# Exercise: Polynomial regression

In this exercise we train polynomial regressors. Given data $(x_1,y_1),\ldots, (x_n,y_n)$ we search for polynomial regressors $f$ such that $$\sum_{i=1} (y_i-f(x_i))^2$$ becomes small.

First we do some of the necessary imports.

In [None]:
import numpy as np  # for general scientific computing
import matplotlib.pyplot as plt # plotting
import sklearn.linear_model # linear regression 
import sklearn.preprocessing # for polynomial regression (see below)

We generate a small training and test set. Both sets come from the quadratic function $1.5x^2-2x+1$, with a little bit of random noise added. To illustrate both sets we plot them, as well as the quadratic function. 

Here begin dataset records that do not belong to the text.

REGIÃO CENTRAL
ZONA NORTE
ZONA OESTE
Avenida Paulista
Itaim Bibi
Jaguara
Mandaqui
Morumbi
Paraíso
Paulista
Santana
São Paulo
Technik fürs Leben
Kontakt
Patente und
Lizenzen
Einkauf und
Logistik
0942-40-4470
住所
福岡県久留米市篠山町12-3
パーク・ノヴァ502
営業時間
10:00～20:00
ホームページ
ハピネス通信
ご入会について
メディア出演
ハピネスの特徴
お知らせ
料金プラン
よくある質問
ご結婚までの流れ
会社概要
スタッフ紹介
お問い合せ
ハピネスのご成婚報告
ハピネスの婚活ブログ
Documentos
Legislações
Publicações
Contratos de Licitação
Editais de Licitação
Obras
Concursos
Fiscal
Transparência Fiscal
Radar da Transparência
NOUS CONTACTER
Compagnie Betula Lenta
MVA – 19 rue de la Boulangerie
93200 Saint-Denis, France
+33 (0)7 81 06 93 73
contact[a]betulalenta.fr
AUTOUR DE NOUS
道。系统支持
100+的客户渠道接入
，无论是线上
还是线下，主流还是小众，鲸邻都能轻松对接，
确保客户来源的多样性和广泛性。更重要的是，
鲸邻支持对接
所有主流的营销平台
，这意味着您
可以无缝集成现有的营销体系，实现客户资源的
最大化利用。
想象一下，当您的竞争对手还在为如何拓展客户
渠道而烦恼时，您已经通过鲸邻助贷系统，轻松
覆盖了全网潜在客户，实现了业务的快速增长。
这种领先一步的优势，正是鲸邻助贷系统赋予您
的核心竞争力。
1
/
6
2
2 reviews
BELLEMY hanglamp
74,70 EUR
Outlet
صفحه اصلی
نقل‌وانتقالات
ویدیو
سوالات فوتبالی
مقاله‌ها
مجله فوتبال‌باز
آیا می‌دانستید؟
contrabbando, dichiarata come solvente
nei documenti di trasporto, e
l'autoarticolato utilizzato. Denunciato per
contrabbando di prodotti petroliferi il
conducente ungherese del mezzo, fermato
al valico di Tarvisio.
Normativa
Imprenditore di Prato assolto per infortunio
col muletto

You do not need to understand the code below in full detail. There is just one detail I'd like to point out. The estimators of *scikit learn* expect the training set to have a particular format: a list (or rather an array) of (multidimensional) data vectors. Because of that the estimators will raise an error if the training set is 1-dimensional. Consequently, we need to <code>reshape</code> the data. That is, we turn 1-dimensional data into 2-dimensional data. Let me demonstrate.

In [None]:
one_dim=np.array([1.,2.,42.])
one_dim

In [None]:
one_dim.reshape(-1,1)

Now let's generate the training set consisting of data <code>x_train</code> and target values <code>y_train</code>, and the test set consisting of <code>x_test</code> and <code>y_test</code>.

In [None]:
def true_function(x):
    return 2.5*x**2-2*x+1

def draw_points(number):
    np.random.seed(42*number)
    x = np.random.random(number)
    noise = np.random.normal(scale=0.05,size=number)
    y = true_function(x) + noise
    return x.reshape(-1,1),y # x reshaped because training set cannot be 1-dim

training_size = 10
x_train,y_train=draw_points(training_size)

test_size = 5
x_test,y_test = draw_points(test_size)

xx=np.linspace(0,1,200)
yy_true=true_function(xx)
fig,ax=plt.subplots(figsize=(5,5))
ax.plot(xx,yy_true,"b-",label="true curve",linewidth=4)
ax.plot(x_test.flat,y_test,"rx",label="test set")
ax.plot(x_train.flat,y_train,"go",label="training set")
ax.legend()
plt.show()

Next, we train a linear regression. For this, we first instantiate a <code>LinearRegression</code> object, which we find in the package <code>sklearn.linear_model</code>. Then it needs to be trained. All classifiers and regressors in *scikit learn* have a method <code>fit</code> for this.

In [None]:
lin_reg=sklearn.linear_model.LinearRegression()
lin_reg.fit(x_train,y_train)

Once trained, we can <code>predict</code> new values. The method <code>predict</code> expects the $x$-values in the same format as the training set, ie, a list of(multidimensional) data points. That means, even, if you just need the prediction for a single data point, you need to wrap it in square brackets: <code>estimator.predict([single_x])</code>. 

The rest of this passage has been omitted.